Nature Genetics 47, 8 doi: 10.1038/ng.3342

胃がんは、世界規模の深刻な健康上の問題の1つで、特に東アジアで罹患率が高い。アジア人集団を対象にしたゲノムワイド関連解析(GWAS)から、胃がん発症リスクに関連するいくつかの座位が同定されている。本論文ではヨーロッパ人集団を対象に、集団中の胃がん患者2,500人と対照群205,652人のデータを用いて胃がんに関するGWASを行ったので報告する。我々は、ATMの複数の機能喪失型変異が胃がんと関連することを見いだした〔遺伝子検定、P=8.0 × 10−12、オッズ比(OR)=4.74〕。
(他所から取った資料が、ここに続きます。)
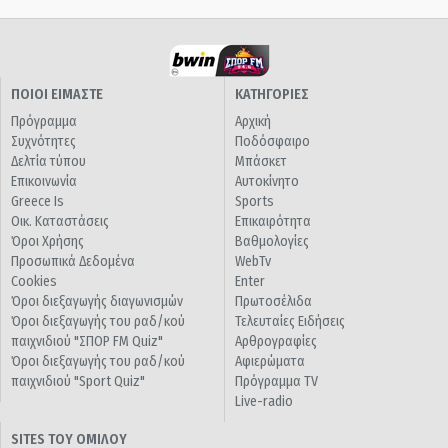
ΠΟΙΟΙ ΕΙΜΑΣΤΕ
ΚΑΤΗΓΟΡΙΕΣ
Πρόγραμμα
Αρχική
Συχνότητες
Ποδόσφαιρο
Δελτία τύπου
Μπάσκετ
Επικοινωνία
Αυτοκίνητο
Greece Is
Sports
Οικ. Καταστάσεις
Επικαιρότητα
Όροι Χρήσης
Βαθμολογίες
Προσωπικά Δεδομένα
WebTv
Cookies
Enter
Όροι διεξαγωγής διαγωνισμών
Πρωτοσέλιδα
Όροι διεξαγωγής του ραδ/κού
Τελευταίες Ειδήσεις
παιχνιδιού "ΣΠΟΡ FM Quiz"
Αρθρογραφίες
Όροι διεξαγωγής του ραδ/κού
Αφιερώματα
παιχνιδιού "Sport Quiz"
Πρόγραμμα TV
Live-radio
SITES ΤΟΥ ΟΜΙΛΟΥ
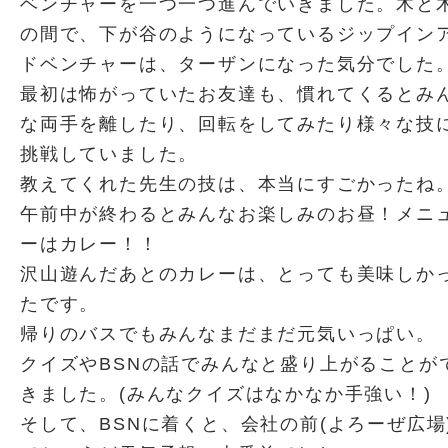
ベンチャーを一つ一つ進んでいきました。木と
の間で、下が谷のようになっているジップイン
ドベンチャーは、ターザンになった気分でした
最初は怖がっていたお友達も、慣れてくるとみ
な両手を離したり、回転をしてみたり様々な技
挑戦していました。
教えてくれた先生の技は、本当にすごかったね
午前中が終わるとみんなお楽しみのお昼！メニ
ーはカレー！！
沢山遊んだあとのカレーは、とっても美味しか
たです。
帰りのバスでもみんなまだまだ元気いっぱい。
クイズやBSNの話でみんなと盛り上がることが
きました。(みんなクイズはなかなか手強い！)
そして、BSNに着くと、会社の前(よろーぜ広場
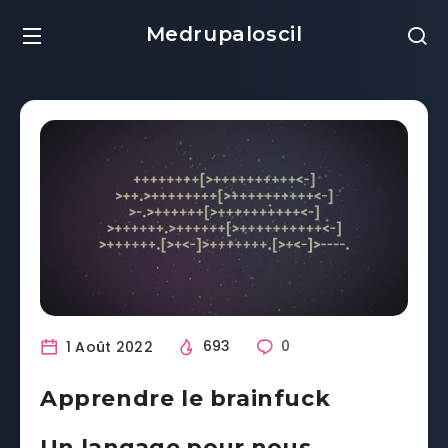
Medrupaloscil
1 Août 2022
693
0
Apprendre le brainfuck
Un langage pour nous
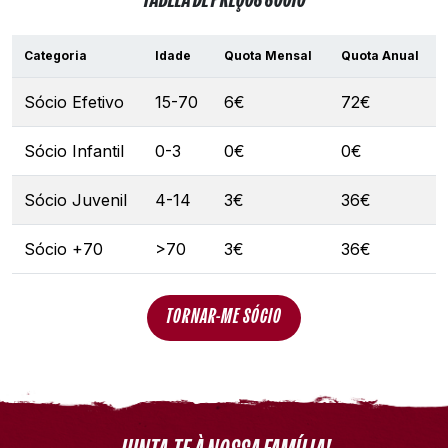
TABELA DE PREÇOS SÓCIO
Categoria
Idade
Quota Mensal
Quota Anual
Sócio Efetivo
15-70
6€
72€
Sócio Infantil
0-3
0€
0€
Sócio Juvenil
4-14
3€
36€
Sócio +70
>70
3€
36€
TORNAR-ME SÓCIO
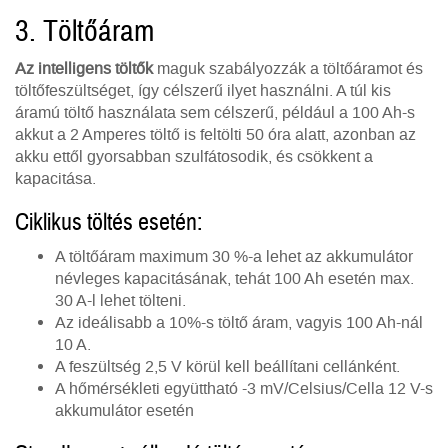
3. Töltőáram
Az intelligens töltők
maguk szabályozzák a töltőáramot és
töltőfeszültséget, így célszerű ilyet használni. A túl kis
áramú töltő használata sem célszerű, például a 100 Ah-s
akkut a 2 Amperes töltő is feltölti 50 óra alatt, azonban az
akku ettől gyorsabban szulfátosodik, és csökkent a
kapacitása.
Ciklikus töltés esetén:
A töltőáram maximum 30 %-a lehet az akkumulátor
névleges kapacitásának, tehát 100 Ah esetén max.
30 A-l lehet tölteni.
Az ideálisabb a 10%-s töltő áram, vagyis 100 Ah-nál
10 A.
A feszültség 2,5 V körül kell beállítani cellánként.
A hőmérsékleti együttható -3 mV/Celsius/Cella 12 V-s
akkumulátor esetén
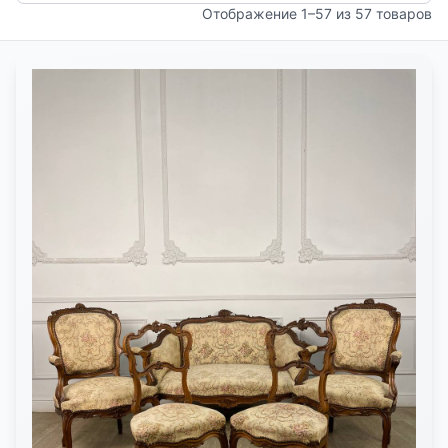
Отображение 1–57 из 57 товаров
КОНТАКТЫ
ДОСТАВКА И ОПЛАТА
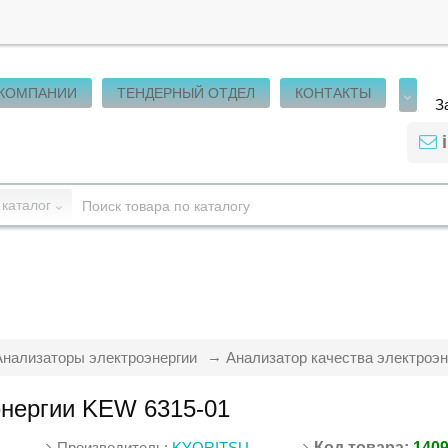
 КОМПАНИИ
ТЕНДЕРНЫЙ ОТДЕЛ
КОНТАКТЫ
З
 каталог
Анализаторы электроэнергии
Анализатор качества электроэ
энергии KEW 6315-01
Производитель:
KYORITSU
Код товара:
140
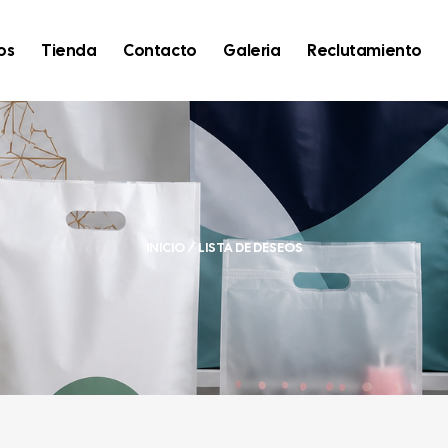
os
Tienda
Contacto
Galeria
Reclutamiento
INICIO
/ LISTA DE DESEOS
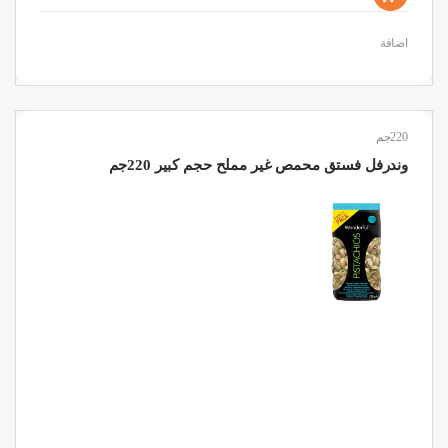
اضافة
220جم
وندرفل فستق محمص غير مملح حجم كبير 220جم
3つの機能喪失型バリアントp.Gln852*、 p.Ser644*、p.Tyr103*を一まとめにしたセット〔総マイナー対立遺伝子頻度(MAF)=0.3%〕は、膵臓がんと前立腺がんにも関連を示し(それぞれOR=3.81と2.18)、また乳がんと大腸がんの発症リスクへの関連も示唆した(それぞれOR=1.82と1.97)。また、機能喪失型のATM変異を持つ人は、この変異を持たない人に比べてはるかに低年齢でがんと診断されていた。今回の結果から、ヨーロッパ人の胃がんと、これまでアジア人で報告されていた3つの胃がんリスク座位、MUC1PRKAA1PSCAとの関連が確認され、胃がんリスクに関連するPRKAA1のシグナルの位置が絞り込まれ、MUC1に同定された縦列反復配列が胃がん発症に果たす役割が裏付けられた。